Whence, Algorithm 1 always halts within the following time bound:

$$\begin{aligned} \textsc {Time}\Big (\texttt {solve\_MPG}\big (\varGamma \big )\Big ) =\sum _{\begin{array}{c} -W \le i \le W \\ 1\le j\le s-1 \end{array}} \left( O(E) + T^{15}_{i,j} \right)&= O(|V|^2 |E|\, W). \end{aligned}$$

This concludes the proof of the time complexity bound.

We now turn our attention to the space complexity.

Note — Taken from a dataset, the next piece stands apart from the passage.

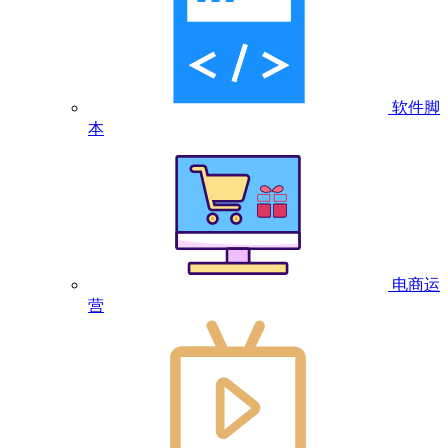
软件脚
本
电商运
营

(Space Complexity) First of all, although the Farey sequence \(\mathcal{F}_{|V|}\) has \(|\mathcal{F}_{|V|}|=\varTheta (|V|^2)\) many elements, still, Algorithm 1 works fine assuming that every next element of the sequence is generated on the fly at line 11. This computation can be computed in \(O(|V|^{2/3}\log ^{4/3}{|V|})\) sub-linear time and space as shown by Pawlewicz and Pătraşcu [10]. Secondly, given i and j, it is not necessary to actually store all weights \(w'_{i,j}(e):=D_j(w(e)-i)-N_j\) for every \(e\in E\), as one can compute them on the fly provided that \(N_j\), \(D_j\), w and e are given. Finally, Algorithm 1 needs to store in memory the two SEPMs f and \(\texttt {old\_}f\), but this requires only O(|V|) space. Finally, at line 15, the Value-Iteration algorithm employs only O(|V|) space. In fact the list \(\L \), which it maintains in order to keep track of inconsistencies, doesn’t contain duplicate vertices and, therefore, its length is at most \(|\L |\le |V|\). These facts imply altogether that Algorithm 1 works with O(|V|) space. \(\square \)

5 Conclusions

In this work we proved an \(O(|V|^2 |E|\, W)\) pseudo-polynomial time upper bound for the Value Problem and Optimal Strategy Synthesis in Mean Payoff Games. The result was achieved by providing a suitable description of values and positional strategies in terms of reweighted Energy Games and Small Energy-Progress Measures.

On this way we ask whether further improvements are not too far away.